THE DATA START

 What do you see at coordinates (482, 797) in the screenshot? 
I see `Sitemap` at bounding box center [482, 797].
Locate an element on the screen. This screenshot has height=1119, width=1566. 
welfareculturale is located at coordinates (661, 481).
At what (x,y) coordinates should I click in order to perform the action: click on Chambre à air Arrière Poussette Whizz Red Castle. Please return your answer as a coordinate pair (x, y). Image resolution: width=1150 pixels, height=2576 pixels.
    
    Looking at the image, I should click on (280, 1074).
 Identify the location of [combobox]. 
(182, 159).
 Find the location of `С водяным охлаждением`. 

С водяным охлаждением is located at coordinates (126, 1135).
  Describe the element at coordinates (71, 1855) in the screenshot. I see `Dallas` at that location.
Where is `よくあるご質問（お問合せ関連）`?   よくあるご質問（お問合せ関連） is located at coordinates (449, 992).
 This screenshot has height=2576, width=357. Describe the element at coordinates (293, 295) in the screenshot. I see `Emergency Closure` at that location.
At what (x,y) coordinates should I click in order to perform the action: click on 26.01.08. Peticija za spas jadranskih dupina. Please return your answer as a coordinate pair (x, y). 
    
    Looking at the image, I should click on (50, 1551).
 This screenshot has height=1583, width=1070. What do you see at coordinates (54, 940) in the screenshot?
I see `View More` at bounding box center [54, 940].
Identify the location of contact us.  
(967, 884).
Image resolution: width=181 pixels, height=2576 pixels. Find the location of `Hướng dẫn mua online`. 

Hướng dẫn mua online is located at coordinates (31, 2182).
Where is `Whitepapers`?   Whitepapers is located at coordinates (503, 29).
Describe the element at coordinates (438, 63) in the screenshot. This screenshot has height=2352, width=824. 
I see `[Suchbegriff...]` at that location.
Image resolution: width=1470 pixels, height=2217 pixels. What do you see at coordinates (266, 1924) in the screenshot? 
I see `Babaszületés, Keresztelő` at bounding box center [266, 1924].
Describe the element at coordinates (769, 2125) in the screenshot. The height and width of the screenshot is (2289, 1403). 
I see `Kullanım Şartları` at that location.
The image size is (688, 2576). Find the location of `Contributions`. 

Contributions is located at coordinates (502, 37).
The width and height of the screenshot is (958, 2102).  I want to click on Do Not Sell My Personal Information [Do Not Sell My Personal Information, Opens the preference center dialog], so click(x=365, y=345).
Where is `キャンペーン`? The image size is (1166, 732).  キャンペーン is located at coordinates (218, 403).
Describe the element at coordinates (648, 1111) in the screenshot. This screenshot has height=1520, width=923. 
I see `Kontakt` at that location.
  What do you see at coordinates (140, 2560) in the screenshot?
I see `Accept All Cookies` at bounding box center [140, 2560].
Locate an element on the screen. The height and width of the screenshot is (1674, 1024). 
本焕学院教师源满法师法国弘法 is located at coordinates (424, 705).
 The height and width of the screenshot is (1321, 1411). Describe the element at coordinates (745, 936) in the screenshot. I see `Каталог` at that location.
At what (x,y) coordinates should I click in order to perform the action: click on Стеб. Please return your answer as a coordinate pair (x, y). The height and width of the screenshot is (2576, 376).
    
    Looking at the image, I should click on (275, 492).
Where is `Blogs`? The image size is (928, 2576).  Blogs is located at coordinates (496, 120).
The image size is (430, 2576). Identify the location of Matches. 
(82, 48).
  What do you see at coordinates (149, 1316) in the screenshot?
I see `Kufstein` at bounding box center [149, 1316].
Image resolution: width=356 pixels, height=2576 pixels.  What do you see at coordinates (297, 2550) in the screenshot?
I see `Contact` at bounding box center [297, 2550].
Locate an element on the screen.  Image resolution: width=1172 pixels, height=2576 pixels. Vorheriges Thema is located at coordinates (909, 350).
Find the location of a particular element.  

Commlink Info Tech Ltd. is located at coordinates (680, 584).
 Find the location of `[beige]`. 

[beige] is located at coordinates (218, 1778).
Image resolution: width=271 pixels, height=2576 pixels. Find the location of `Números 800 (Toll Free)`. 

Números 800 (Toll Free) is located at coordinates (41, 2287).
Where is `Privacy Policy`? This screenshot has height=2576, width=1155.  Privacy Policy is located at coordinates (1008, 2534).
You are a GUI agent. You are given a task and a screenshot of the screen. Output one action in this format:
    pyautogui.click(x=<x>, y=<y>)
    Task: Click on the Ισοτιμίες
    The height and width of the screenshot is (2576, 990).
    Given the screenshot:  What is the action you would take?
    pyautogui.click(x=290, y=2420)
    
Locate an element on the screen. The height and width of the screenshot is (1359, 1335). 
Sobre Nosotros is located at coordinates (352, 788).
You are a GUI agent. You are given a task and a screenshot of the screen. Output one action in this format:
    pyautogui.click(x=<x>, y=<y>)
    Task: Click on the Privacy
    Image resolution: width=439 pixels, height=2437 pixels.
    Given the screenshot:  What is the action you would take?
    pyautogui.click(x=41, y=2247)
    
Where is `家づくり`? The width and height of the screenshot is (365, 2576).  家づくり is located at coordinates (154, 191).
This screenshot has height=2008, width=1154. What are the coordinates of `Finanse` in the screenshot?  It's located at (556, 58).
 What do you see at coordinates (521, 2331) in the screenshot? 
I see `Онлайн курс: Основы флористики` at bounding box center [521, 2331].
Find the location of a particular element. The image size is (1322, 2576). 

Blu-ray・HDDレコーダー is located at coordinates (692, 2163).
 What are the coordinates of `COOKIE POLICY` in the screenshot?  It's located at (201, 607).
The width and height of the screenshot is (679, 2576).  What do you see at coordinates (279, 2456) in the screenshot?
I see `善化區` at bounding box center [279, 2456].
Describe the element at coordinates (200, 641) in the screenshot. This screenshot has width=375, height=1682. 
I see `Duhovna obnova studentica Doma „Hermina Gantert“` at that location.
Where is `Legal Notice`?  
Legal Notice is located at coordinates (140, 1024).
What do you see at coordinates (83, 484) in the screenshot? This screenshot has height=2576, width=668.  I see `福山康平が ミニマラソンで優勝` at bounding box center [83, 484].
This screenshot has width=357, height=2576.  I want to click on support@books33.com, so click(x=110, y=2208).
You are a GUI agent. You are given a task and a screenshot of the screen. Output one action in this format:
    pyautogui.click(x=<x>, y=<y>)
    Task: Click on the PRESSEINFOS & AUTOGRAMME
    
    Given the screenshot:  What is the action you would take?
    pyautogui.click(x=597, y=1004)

THE DATA END

Reproduce all of the data above, exactly and without omission.

 What do you see at coordinates (482, 797) in the screenshot? 
I see `Sitemap` at bounding box center [482, 797].
Locate an element on the screen. This screenshot has height=1119, width=1566. 
welfareculturale is located at coordinates (661, 481).
At what (x,y) coordinates should I click in order to perform the action: click on Chambre à air Arrière Poussette Whizz Red Castle. Please return your answer as a coordinate pair (x, y). Image resolution: width=1150 pixels, height=2576 pixels.
    
    Looking at the image, I should click on (280, 1074).
 Identify the location of [combobox]. 
(182, 159).
 Find the location of `С водяным охлаждением`. 

С водяным охлаждением is located at coordinates (126, 1135).
  Describe the element at coordinates (71, 1855) in the screenshot. I see `Dallas` at that location.
Where is `よくあるご質問（お問合せ関連）`?   よくあるご質問（お問合せ関連） is located at coordinates (449, 992).
 This screenshot has height=2576, width=357. Describe the element at coordinates (293, 295) in the screenshot. I see `Emergency Closure` at that location.
At what (x,y) coordinates should I click in order to perform the action: click on 26.01.08. Peticija za spas jadranskih dupina. Please return your answer as a coordinate pair (x, y). 
    
    Looking at the image, I should click on (50, 1551).
 This screenshot has height=1583, width=1070. What do you see at coordinates (54, 940) in the screenshot?
I see `View More` at bounding box center [54, 940].
Identify the location of contact us.  
(967, 884).
Image resolution: width=181 pixels, height=2576 pixels. Find the location of `Hướng dẫn mua online`. 

Hướng dẫn mua online is located at coordinates (31, 2182).
Where is `Whitepapers`?   Whitepapers is located at coordinates (503, 29).
Describe the element at coordinates (438, 63) in the screenshot. This screenshot has height=2352, width=824. 
I see `[Suchbegriff...]` at that location.
Image resolution: width=1470 pixels, height=2217 pixels. What do you see at coordinates (266, 1924) in the screenshot? 
I see `Babaszületés, Keresztelő` at bounding box center [266, 1924].
Describe the element at coordinates (769, 2125) in the screenshot. The height and width of the screenshot is (2289, 1403). 
I see `Kullanım Şartları` at that location.
The image size is (688, 2576). Find the location of `Contributions`. 

Contributions is located at coordinates (502, 37).
The width and height of the screenshot is (958, 2102).  I want to click on Do Not Sell My Personal Information [Do Not Sell My Personal Information, Opens the preference center dialog], so click(x=365, y=345).
Where is `キャンペーン`? The image size is (1166, 732).  キャンペーン is located at coordinates (218, 403).
Describe the element at coordinates (648, 1111) in the screenshot. This screenshot has height=1520, width=923. 
I see `Kontakt` at that location.
  What do you see at coordinates (140, 2560) in the screenshot?
I see `Accept All Cookies` at bounding box center [140, 2560].
Locate an element on the screen. The height and width of the screenshot is (1674, 1024). 
本焕学院教师源满法师法国弘法 is located at coordinates (424, 705).
 The height and width of the screenshot is (1321, 1411). Describe the element at coordinates (745, 936) in the screenshot. I see `Каталог` at that location.
At what (x,y) coordinates should I click in order to perform the action: click on Стеб. Please return your answer as a coordinate pair (x, y). The height and width of the screenshot is (2576, 376).
    
    Looking at the image, I should click on (275, 492).
Where is `Blogs`? The image size is (928, 2576).  Blogs is located at coordinates (496, 120).
The image size is (430, 2576). Identify the location of Matches. 
(82, 48).
  What do you see at coordinates (149, 1316) in the screenshot?
I see `Kufstein` at bounding box center [149, 1316].
Image resolution: width=356 pixels, height=2576 pixels.  What do you see at coordinates (297, 2550) in the screenshot?
I see `Contact` at bounding box center [297, 2550].
Locate an element on the screen.  Image resolution: width=1172 pixels, height=2576 pixels. Vorheriges Thema is located at coordinates (909, 350).
Find the location of a particular element.  

Commlink Info Tech Ltd. is located at coordinates (680, 584).
 Find the location of `[beige]`. 

[beige] is located at coordinates (218, 1778).
Image resolution: width=271 pixels, height=2576 pixels. Find the location of `Números 800 (Toll Free)`. 

Números 800 (Toll Free) is located at coordinates (41, 2287).
Where is `Privacy Policy`? This screenshot has height=2576, width=1155.  Privacy Policy is located at coordinates (1008, 2534).
You are a GUI agent. You are given a task and a screenshot of the screen. Output one action in this format:
    pyautogui.click(x=<x>, y=<y>)
    Task: Click on the Ισοτιμίες
    The height and width of the screenshot is (2576, 990).
    Given the screenshot:  What is the action you would take?
    pyautogui.click(x=290, y=2420)
    
Locate an element on the screen. The height and width of the screenshot is (1359, 1335). 
Sobre Nosotros is located at coordinates (352, 788).
You are a GUI agent. You are given a task and a screenshot of the screen. Output one action in this format:
    pyautogui.click(x=<x>, y=<y>)
    Task: Click on the Privacy
    Image resolution: width=439 pixels, height=2437 pixels.
    Given the screenshot:  What is the action you would take?
    pyautogui.click(x=41, y=2247)
    
Where is `家づくり`? The width and height of the screenshot is (365, 2576).  家づくり is located at coordinates (154, 191).
This screenshot has height=2008, width=1154. What are the coordinates of `Finanse` in the screenshot?  It's located at (556, 58).
 What do you see at coordinates (521, 2331) in the screenshot? 
I see `Онлайн курс: Основы флористики` at bounding box center [521, 2331].
Find the location of a particular element. The image size is (1322, 2576). 

Blu-ray・HDDレコーダー is located at coordinates (692, 2163).
 What are the coordinates of `COOKIE POLICY` in the screenshot?  It's located at (201, 607).
The width and height of the screenshot is (679, 2576).  What do you see at coordinates (279, 2456) in the screenshot?
I see `善化區` at bounding box center [279, 2456].
Describe the element at coordinates (200, 641) in the screenshot. This screenshot has width=375, height=1682. 
I see `Duhovna obnova studentica Doma „Hermina Gantert“` at that location.
Where is `Legal Notice`?  
Legal Notice is located at coordinates (140, 1024).
What do you see at coordinates (83, 484) in the screenshot? This screenshot has height=2576, width=668.  I see `福山康平が ミニマラソンで優勝` at bounding box center [83, 484].
This screenshot has width=357, height=2576.  I want to click on support@books33.com, so click(x=110, y=2208).
You are a GUI agent. You are given a task and a screenshot of the screen. Output one action in this format:
    pyautogui.click(x=<x>, y=<y>)
    Task: Click on the PRESSEINFOS & AUTOGRAMME
    
    Given the screenshot:  What is the action you would take?
    pyautogui.click(x=597, y=1004)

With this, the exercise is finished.